Le montage suggestif, qui associe les plats cuisinés au souvenir douloureux du viol, et les échappées oniriques représentent en même temps une forme d'expression filmique tout à fait adéquate pour l'histoire hautement mélodramatique de Precious. Aucun fléau social n'est trop abject pour y confronter un personnage principal, qui met beaucoup de temps avant de réagir. Difficile à dire, si c'est cette passivité de Precious, qui équivaut à une acceptation résignée de son rôle de victime, qui brusque le plus nos habitudes d'identification, ou la mise en scène, qui adopte tous les tics pénibles des mauvais films de Spike Lee.
En dépit de la forme inutilement torturée du récit, ce film arrive néanmoins à nous affecter passablement, grâce à la force des interprétations. Alors que Gabourey Sidibe nous laisse au moins espérer que le courage de son personnage pourra un jour se détourner des simples besoins de la résistance au malheur, pour viser des besoins un peu plus ambitieux, Mo'Nique dans le rôle de la mère donne un visage presque humain à la bestialité personnifiée. Sa Mary compte parmi les méchants les plus détestables que nous avons vus au cinéma. Et même si son interprétation contient son lot de cabotinage et de regards théâtraux, Mo'Nique lui confère également une férocité crue et fourbe, qui fait froid dans le dos.
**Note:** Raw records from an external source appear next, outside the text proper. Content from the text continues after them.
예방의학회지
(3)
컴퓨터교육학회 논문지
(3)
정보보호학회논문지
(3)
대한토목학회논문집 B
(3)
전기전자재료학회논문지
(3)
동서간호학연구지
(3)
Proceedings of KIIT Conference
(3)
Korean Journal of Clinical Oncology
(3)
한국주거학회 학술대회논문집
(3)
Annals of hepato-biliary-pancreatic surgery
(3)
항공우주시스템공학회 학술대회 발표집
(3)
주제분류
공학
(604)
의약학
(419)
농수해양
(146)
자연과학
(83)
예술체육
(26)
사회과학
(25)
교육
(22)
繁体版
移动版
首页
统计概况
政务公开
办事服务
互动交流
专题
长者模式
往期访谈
Vu le 11 septembre 2009, au C.I.D., Deauville, en VO

Note de Tootpadu:

Critique de Mulder

Lee Daniels, connu aussi bien comme producteur (A l'ombre de la haine The Woodsman) que comme réalisateur indépendant (Iced) réussit avec ce film maintes fois primé à s'imposer comme un équivalent à Spike Lee, pour dépeindre la population afro-américaine, la dimension controversée en moins. En effet, s'inspirant d'une histoire vraie, Lee Daniels nous conte l'histoire tragique de Precious, qui apprend à lire et à écrire dans une école alternative et ainsi à raconter enfin ses déboires profonds (violée par son père à deux reprises et ayant deux enfants).

Precious se réfugie dans ses songes pour se sentir acceptée par ce monde qui l'opprime. Ce film nous montre donc une population américaine vivant dans de très mauvaises conditions, sans éducation et incapable de discerner le bien du mal. La grande force de ce film, loin d'être filmé avec panache, est de se reposer sur un scénario élaboré avec soin, qui permet à Paula Patton (Déjà vu) de montrer l'immensité de son talent. Sa présence irradie le film et montre un contraste important entre elle et Precious, ce qui fait toute la force de ce beau film.
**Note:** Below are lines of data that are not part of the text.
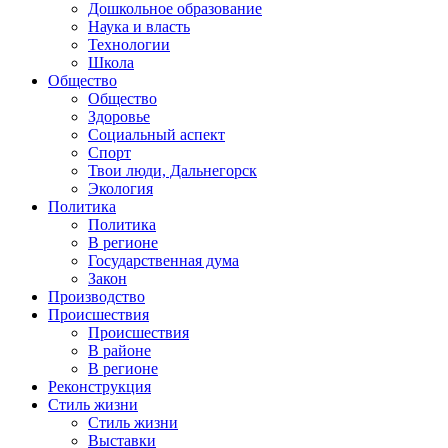
Дошкольное образование
Наука и власть
Технологии
Школа
Общество
Общество
Здоровье
Социальный аспект
Спорт
Твои люди, Дальнегорск
Экология
Политика
Политика
В регионе
Государственная дума
Закон
Производство
Происшествия
Происшествия
В районе
В регионе
Реконструкция
Стиль жизни
Стиль жизни
Выставки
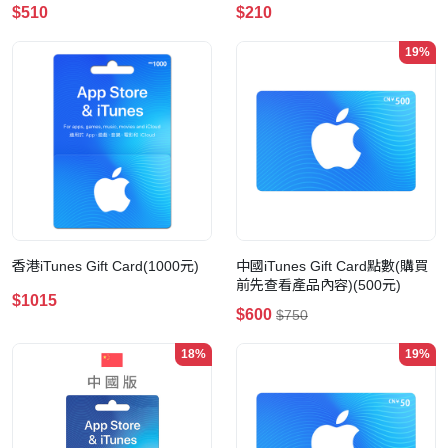
$510
$210
19%
香港iTunes Gift Card(1000元)
中國iTunes Gift Card點數(購買
前先查看產品內容)(500元)
$1015
$600
$750
18%
19%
La conférence de presse que Lee Daniels donna après la présentation de son film nous montre à quel point ce réalisateur s'est impliqué dans son film, émotionnellement et professionnellement. Il a même réussi l'exploit d'avoir dans son film Mariah Carey, difficilement reconnaissable puisque sans maquillage, et Lenny Kravitz.

Malgré sa forme disproportionnée, Precious témoigne que la beauté des gens n'est pas forcément extérieure, mais qu’elle peut être intérieure. Nous suivons donc ce personnage et subissons avec lui les abus de sa mère et les remarques blessantes des gens dans la rue.

Ce film, qui a obtenu à juste titre le prix du jury, devrait être vu par le plus grand nombre. Un film générationnel, sans aucun doute.